--- START ---

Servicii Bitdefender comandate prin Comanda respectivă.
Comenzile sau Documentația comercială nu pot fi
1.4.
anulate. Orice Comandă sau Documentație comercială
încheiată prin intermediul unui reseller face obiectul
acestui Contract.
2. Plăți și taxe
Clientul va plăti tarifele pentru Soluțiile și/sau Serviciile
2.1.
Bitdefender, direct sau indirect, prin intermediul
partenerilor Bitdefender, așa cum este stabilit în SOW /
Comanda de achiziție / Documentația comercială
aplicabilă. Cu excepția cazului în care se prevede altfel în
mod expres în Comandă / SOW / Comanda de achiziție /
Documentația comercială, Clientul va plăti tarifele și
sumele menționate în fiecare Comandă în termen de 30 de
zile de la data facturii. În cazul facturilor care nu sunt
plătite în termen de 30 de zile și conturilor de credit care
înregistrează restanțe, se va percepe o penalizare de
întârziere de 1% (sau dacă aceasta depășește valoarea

--- END ---
--- START ---

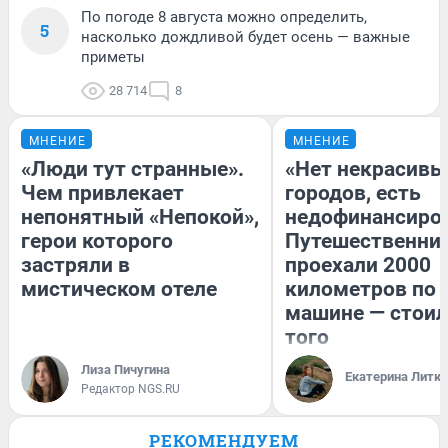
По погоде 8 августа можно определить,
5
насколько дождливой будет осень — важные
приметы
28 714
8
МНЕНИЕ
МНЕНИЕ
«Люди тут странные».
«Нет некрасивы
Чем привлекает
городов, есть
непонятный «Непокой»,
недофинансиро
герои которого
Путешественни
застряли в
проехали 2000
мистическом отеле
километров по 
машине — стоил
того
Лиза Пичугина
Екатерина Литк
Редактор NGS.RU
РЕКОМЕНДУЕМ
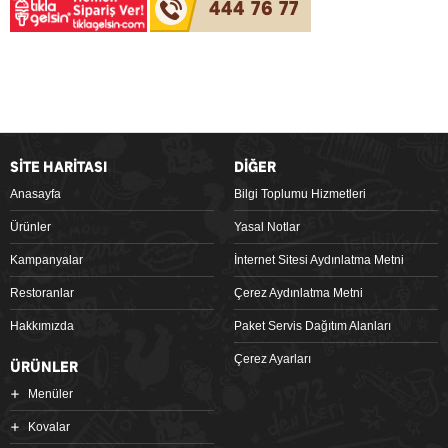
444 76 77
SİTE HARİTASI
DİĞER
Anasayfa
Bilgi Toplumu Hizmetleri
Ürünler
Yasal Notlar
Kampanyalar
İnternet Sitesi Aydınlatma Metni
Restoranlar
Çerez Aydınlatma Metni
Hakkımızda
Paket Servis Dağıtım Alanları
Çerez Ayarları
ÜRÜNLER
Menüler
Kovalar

--- END ---

**EXERCISE PROMPT:** Gather from the data above every line with the string "achiziție".

**WRITTEN SOLUTION:**
Comanda de achiziție / Documentația comercială
mod expres în Comandă / SOW / Comanda de achiziție /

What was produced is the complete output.